Should You Start a Company?

Read time: 4–5 min

Starting a company is one of the most interesting things you can do with your time. It is also one of the most demanding. Before you decide, it helps to be honest with yourself about what you are actually signing up for.

This is not a list designed to stop you. It is a list designed to prepare you.

Not yet. If any of these sound like you.

No, if you think the hard part is coming up with the idea.

No, if you need people around you to believe in it before you can move.

No, if you are not ready to hear "I don't think this will work" from someone whose opinion you respect — and keep going anyway.

No, if you want credit for the work before the work is done.

No, if you are expecting your co-founder to be easy to work with.

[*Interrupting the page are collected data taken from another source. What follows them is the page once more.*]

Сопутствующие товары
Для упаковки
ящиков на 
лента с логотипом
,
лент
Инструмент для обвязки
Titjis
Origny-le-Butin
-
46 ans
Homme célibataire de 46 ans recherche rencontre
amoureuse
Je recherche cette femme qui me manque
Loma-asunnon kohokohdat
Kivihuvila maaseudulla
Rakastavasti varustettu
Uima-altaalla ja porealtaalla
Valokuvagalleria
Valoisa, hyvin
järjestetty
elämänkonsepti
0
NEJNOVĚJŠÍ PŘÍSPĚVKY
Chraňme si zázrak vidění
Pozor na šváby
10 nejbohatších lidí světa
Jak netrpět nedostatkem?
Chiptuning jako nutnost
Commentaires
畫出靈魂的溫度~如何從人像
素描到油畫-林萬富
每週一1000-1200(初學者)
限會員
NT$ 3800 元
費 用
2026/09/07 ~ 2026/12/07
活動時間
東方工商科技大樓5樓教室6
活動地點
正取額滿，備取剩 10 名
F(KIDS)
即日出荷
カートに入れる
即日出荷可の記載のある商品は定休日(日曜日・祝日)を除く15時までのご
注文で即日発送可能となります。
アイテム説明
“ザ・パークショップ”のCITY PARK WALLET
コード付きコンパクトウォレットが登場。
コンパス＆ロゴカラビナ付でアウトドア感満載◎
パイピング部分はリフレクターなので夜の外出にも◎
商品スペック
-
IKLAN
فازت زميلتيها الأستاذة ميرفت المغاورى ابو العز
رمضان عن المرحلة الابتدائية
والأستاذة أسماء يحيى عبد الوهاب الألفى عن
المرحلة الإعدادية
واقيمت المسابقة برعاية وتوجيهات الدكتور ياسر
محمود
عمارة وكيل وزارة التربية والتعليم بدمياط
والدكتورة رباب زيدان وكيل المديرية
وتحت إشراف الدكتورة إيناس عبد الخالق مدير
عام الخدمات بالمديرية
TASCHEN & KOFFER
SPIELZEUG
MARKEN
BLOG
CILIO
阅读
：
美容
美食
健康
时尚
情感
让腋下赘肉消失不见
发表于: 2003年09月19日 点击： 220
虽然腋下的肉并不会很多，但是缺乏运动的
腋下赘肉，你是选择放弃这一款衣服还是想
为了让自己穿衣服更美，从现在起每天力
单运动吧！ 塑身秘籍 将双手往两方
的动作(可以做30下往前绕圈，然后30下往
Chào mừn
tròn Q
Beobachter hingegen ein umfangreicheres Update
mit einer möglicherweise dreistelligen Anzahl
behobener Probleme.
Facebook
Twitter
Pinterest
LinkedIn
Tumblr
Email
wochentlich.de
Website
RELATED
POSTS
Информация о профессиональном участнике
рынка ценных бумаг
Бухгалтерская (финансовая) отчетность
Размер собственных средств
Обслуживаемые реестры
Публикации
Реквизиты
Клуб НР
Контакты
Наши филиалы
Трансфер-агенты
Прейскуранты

No, if you think you can do it alone.

No, if you are not prepared for loneliness. Not the romantic kind — the specific loneliness of carrying a version of the future in your head that no one else can fully see yet.

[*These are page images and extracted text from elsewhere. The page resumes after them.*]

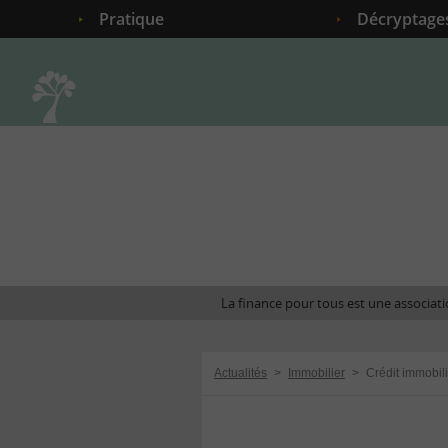
Pratique
Décryptage
Accueil
La finance pour tous est une associatio
Actualités
>
Immobilier
>
Crédit immobili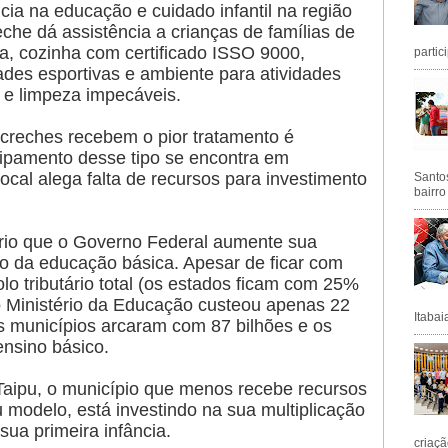
cia na educação e cuidado infantil na região
eche dá assistência a crianças de famílias de
ta, cozinha com certificado ISSO 9000,
partic
ades esportivas e ambiente para atividades
 e limpeza impecáveis.
 creches recebem o pior tratamento é
ipamento desse tipo se encontra em
local alega falta de recursos para investimento
Santos
bairro
ário que o Governo Federal aumente sua
to da educação básica. Apesar de ficar com
 tributário total (os estados ficam com 25%
o Ministério da Educação custeou apenas 22
Itabai
os municípios arcaram com 87 bilhões e os
ensino básico.
Taipu, o município que menos recebe recursos
u modelo, está investindo na sua multiplicação
sua primeira infância.
criaçã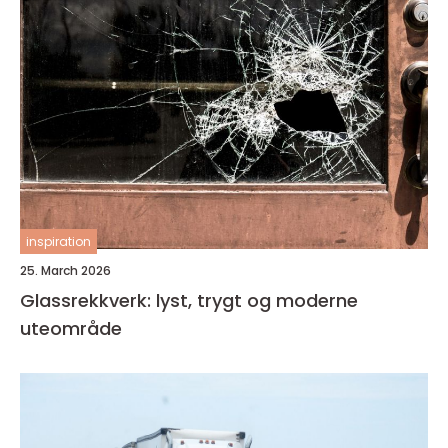
inspiration
25. March 2026
Glassrekkverk: lyst, trygt og moderne
uteområde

No, if you expect people to get it right away.

No, if rejection is going to stop you.

No, if you need a clear path before you can start walking.

No, if you are not willing to do the embarrassing version first — the rough pitch, the ugly prototype, the cold message to a stranger.

No, if you are only in it for the outcome and not the process.

No, if you need the people closest to you to think it is a good idea.

No, if you are not ready for the people closest to you to worry about you.

No, if you are expecting it to feel like momentum most of the time. It mostly feels like resistance.

No, if you are not comfortable being wrong in front of people.

No, if you think a good idea protects you from a bad market.

No, if you cannot explain who pays you and why.

No, if you have not talked to real customers yet — not friends, not family, not people who want to be supportive.

No, if you are building to prove something to someone.

No, if you are not ready for the version of yourself that shows up at 2am when things are not working.

No, if you think passion is a substitute for preparation.

No, if you need certainty before you can act.

No, if you are not ready for the rollercoaster — the kind where you feel like a genius on Tuesday and question everything by Thursday.

No, if you are waiting for the right time.

No, if you are not ready to sell — your idea, your vision, your product — to people who did not ask to hear it.

No, if success means being understood by everyone. Most people will not understand what you are building until it works.

No, if you are not ready to ask for help.

No, if you are not ready to be changed by it.

If you read this list and still want to start — that clarity is your answer.

✦ A Note for GVP Students

Some of you already know. Some of you are still figuring it out. Both are fine starting points. What this course will do is help you get honest — about what you have, what you are missing, and what kind of builder you actually are. That clarity is worth more than any idea you walk in with.